Il commissario Pd ammette: la zona rossa la faceva il governo

L'assist a Fontana di Sergio Venturi, ex assessore in Emilia. Il "rammarico" per la mancata chiusura di Piacenza

Il commissario Pd ammette: la zona rossa la faceva il governo

Sergio Venturi è l'ex assessore alla Sanità di Stefano Bonaccini, chiamato subito dopo le elezioni a coprire il ruolo di Commissario all'emergenza coronavirus in Emilia Romagna. È l'uomo delle dirette Facebook per la conta degli infetti, ma anche il coordinatore delle scelte emiliane contro il Covid. È uno, insomma, che sa bene come sono andate le cose nei primi giorni dell'epidemia, quando cioè le autorità dovevano decidere se creare le zone rosse oppure no. Molto si è detto della Lombardia, di Alzano, Nembro e della Bergamasca. Da una parte c’è chi sostiene fosse il governo a doverla istituire, soprattutto dopo le richieste avanzate dal Pirellone, bollinate dal Comitato scientifico e poi ignorate dall’esecutivo (che pochi giorni dopo trasformerà l’intera Lombardia in una zona arancione). Dall’altra ci sono invece Palazzo Chigi, il ministro Boccia e tanti altri che imputano a Attilio Fontana e Giulio Gallera il fatto di non aver forzato la mano e sbarrato in autonomia la Val Seriana. Sul caso indagano i pm, che per ora sembrano dare ragione al Pirellone. Ma non sono i soli. L’ultimo assist alla Lombardia arriva infatti da chi meno te lo aspetti, cioè da Sergio Venturi, esponente di punta della macchina piddina emiliana.

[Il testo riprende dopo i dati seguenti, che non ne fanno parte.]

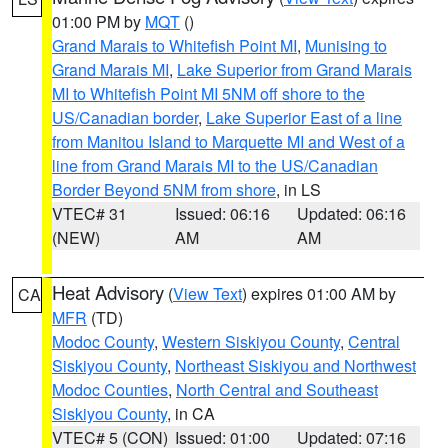
01:00 PM by
MQT
()
Grand Marais to Whitefish Point MI
,
Munising to
Grand Marais MI
,
Lake Superior from Grand Marais
MI to Whitefish Point MI 5NM off shore to the
US/Canadian border
,
Lake Superior East of a line
from Manitou Island to Marquette MI and West of a
line from Grand Marais MI to the US/Canadian
Border Beyond 5NM from shore
, in LS
VTEC# 31
Issued: 06:16
Updated: 06:16
(NEW)
AM
AM
Heat Advisory
(
View Text
) expires 01:00 AM by
CA
MFR
(TD)
Modoc County
,
Western Siskiyou County
,
Central
Siskiyou County
,
Northeast Siskiyou and Northwest
Modoc Counties
,
North Central and Southeast
Siskiyou County
, in CA
VTEC# 5 (CON)
Issued: 01:00
Updated: 07:16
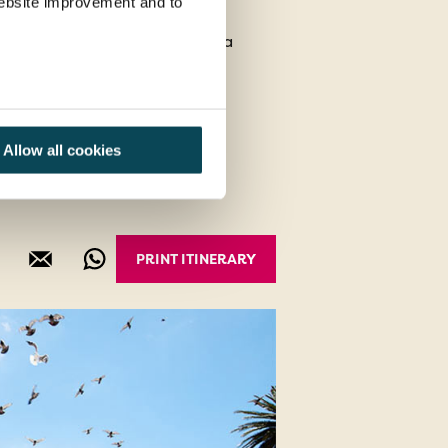
 website improvement and to
ner & Drum Show at The Boma
ctoria Falls
Allow all cookies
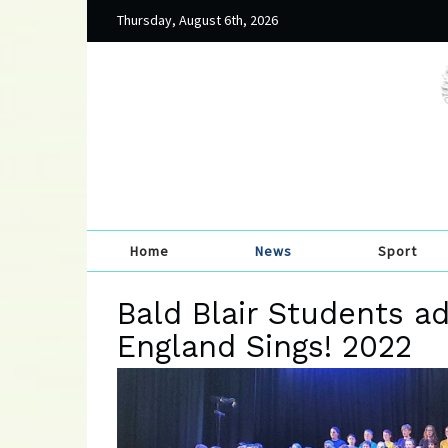
Thursday, August 6th, 2026
Home
News
Sport
Bald Blair Students ad
England Sings! 2022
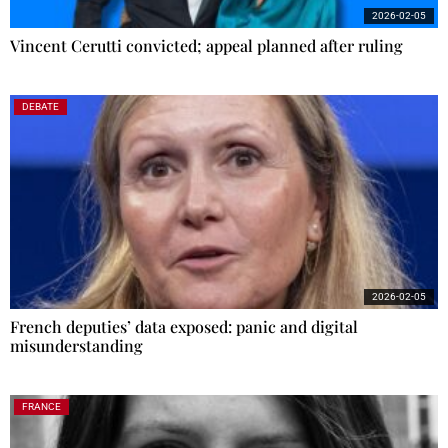
2026-02-05
Vincent Cerutti convicted; appeal planned after ruling
DEBATE
2026-02-05
French deputies’ data exposed: panic and digital
misunderstanding
FRANCE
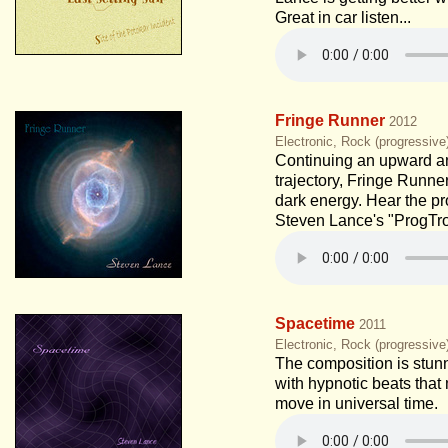
Great in car listen...
Fringe Runner
2012
Electronic, Rock (progressiv
Continuing an upward 
trajectory, Fringe Runne
dark energy. Hear the pr
Steven Lance's "ProgTro
Spacetime
2011
Electronic, Rock (progressiv
The composition is stunn
with hypnotic beats tha
move in universal time.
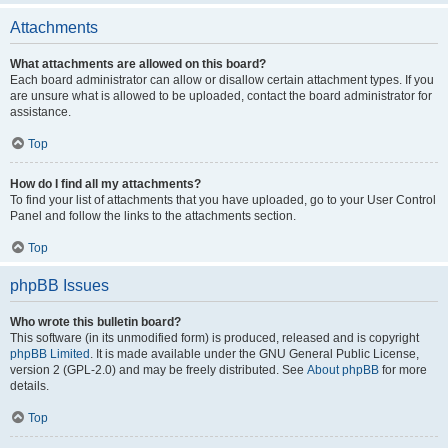
Attachments
What attachments are allowed on this board?
Each board administrator can allow or disallow certain attachment types. If you
are unsure what is allowed to be uploaded, contact the board administrator for
assistance.
Top
How do I find all my attachments?
To find your list of attachments that you have uploaded, go to your User Control
Panel and follow the links to the attachments section.
Top
phpBB Issues
Who wrote this bulletin board?
This software (in its unmodified form) is produced, released and is copyright
phpBB Limited
. It is made available under the GNU General Public License,
version 2 (GPL-2.0) and may be freely distributed. See
About phpBB
for more
details.
Top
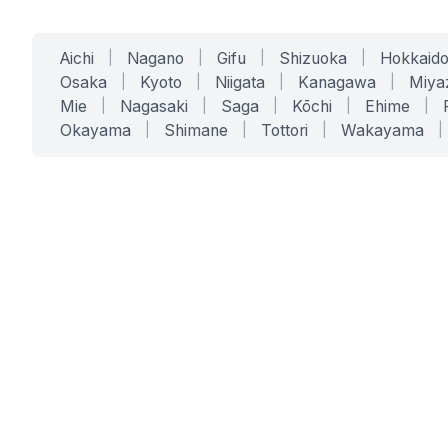
Aichi
|
Nagano
|
Gifu
|
Shizuoka
|
Hokkaid
Osaka
|
Kyoto
|
Niigata
|
Kanagawa
|
Miya
Mie
|
Nagasaki
|
Saga
|
Kōchi
|
Ehime
|
Okayama
|
Shimane
|
Tottori
|
Wakayama
|
SERVICES
SOLUTIONS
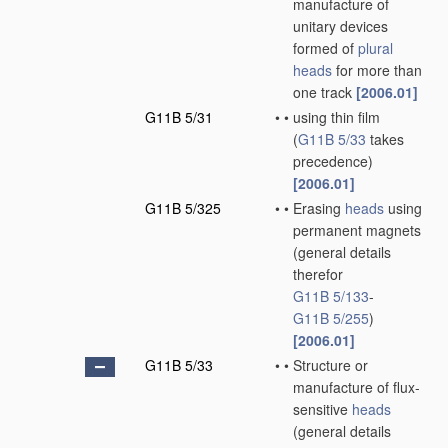
manufacture of
unitary devices
formed of
plural
heads
for more than
one track
[2006.01]
G11B 5/31
•
•
using thin film
(
G11B 5/33
takes
precedence)
[2006.01]
G11B 5/325
•
•
Erasing
heads
using
permanent magnets
(general details
therefor
G11B 5/133
-
G11B 5/255
)
[2006.01]
G11B 5/33
•
•
Structure or
manufacture of flux-
sensitive
heads
(general details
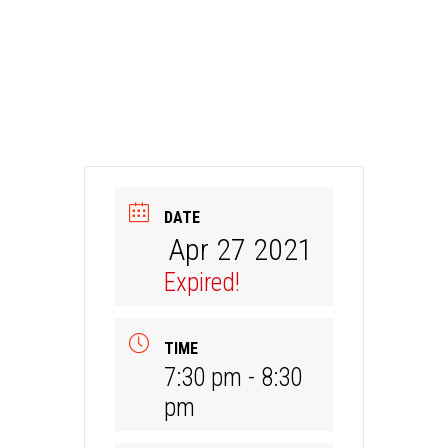
DATE
Apr 27 2021
Expired!
TIME
7:30 pm - 8:30
pm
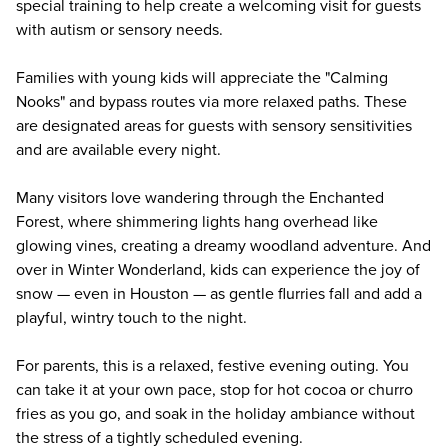
special training to help create a welcoming visit for guests
with autism or sensory needs.
Families with young kids will appreciate the "Calming
Nooks" and bypass routes via more relaxed paths. These
are designated areas for guests with sensory sensitivities
and are available every night.
Many visitors love wandering through the Enchanted
Forest, where shimmering lights hang overhead like
glowing vines, creating a dreamy woodland adventure. And
over in Winter Wonderland, kids can experience the joy of
snow — even in Houston — as gentle flurries fall and add a
playful, wintry touch to the night.
For parents, this is a relaxed, festive evening outing. You
can take it at your own pace, stop for hot cocoa or churro
fries as you go, and soak in the holiday ambiance without
the stress of a tightly scheduled evening.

Parlando con i Giovani Democratici in diretta Fb, il commissario è tornato a parlare delle scelte fatte tra fine febbraio e inizio marzo. Ha criticato la decisione di fare un "lockdown generalizzato" in tutta Italia ("Se dovessi rifarlo domani, non lo rifarei, non si può chiudere un intero Paese quando non ce n’è alcun bisogno"). Ma soprattutto ha toccato la nota dolente delle zone rosse. Piacenza, che dista solo 16 chilometri da Codogno, è stata una delle province più martoriate dal morbo. In proporzione agli abitanti, l’incidenza su questo territorio per morti è contagi è stata maggiore che nella Bergamasca. Molti, tra cui per primo ilGiornale.it, si sono chiesti per quale motivo nessuno abbia pensato di istituire la zona rossa anche nel Piacentino. Venturi ebbe già a dire che la provincia aveva scontato “conseguenze nefaste” anche a causa delle mancate “misure di distanziamento” e di “blocchi produttivi”. Un po’ come in Val Seriana. Dunque anche qui la domanda è: chi ha sbagliato? Il governo, che avrebbe dovuto includere Piacenza insieme nella zona rossa di Codogno, oppure Bonaccini, che al pari di Fontana non si sarebbe mosso in autonomia? Tertium non datur. "Perché nessuno tiene conto di questo?", si domanda il deputato di Fdi, Galeazzo Bignami.

Venturi nella sua diretta sembra sposare, seppure indirettamente, la linea di Fontana&co. E cioè quella che era il governo in quei primi giorni di marzo a decidere cosa chiudere e cosa tenere aperto. “L’unico rammarico che ho - dice - è che questa cosa, quando è successa a Codogno, il governo abbia stabilito la zona rossa nell’alto lodigiano pensando che un po’ facesse da argine e che quindi i 16 chilometri che separano Piacenza da Codogno fossero sufficienti a impedire il contagio dell’Emilia Romagna". Cosa ovviamente impossibile.

"Altrimenti - aggiunge - noi avremmo avuto una epidemia perfno inferiore a quella del Veneto come conseguenze, se avessimo avuto in quel momento una zona rossa che comprendeva anche gran parte della provincia di Piacenza”.

È vero che qualche tempo dopo (il 16 marzo) l’Emilia Romagna deciderà in (quasi) autonomia la chiusura di Medicina e di una parte di Rimini. Ma è altrettanto vero che dalle parole di Venturi si evince come in quelle ore, cioè tra il 21 febbraio e l’8 marzo, fosse il governo a guidare la partita delle zone rosse. Non le regioni. Delle due, dunque, l’una. O quella decisione spettava a Palazzo Chigi, come sembra far intendere il commissario emiliano. Oppure Bonaccini sarebbe dovuto intervenire al pari di Fontana nella Bergamasca. E quindi, per banale par condicio, oggi dovremmo trovare il governatore Pd sul banco degli imputati tanto quanto il collega leghista. Ma chissà perché, non è così.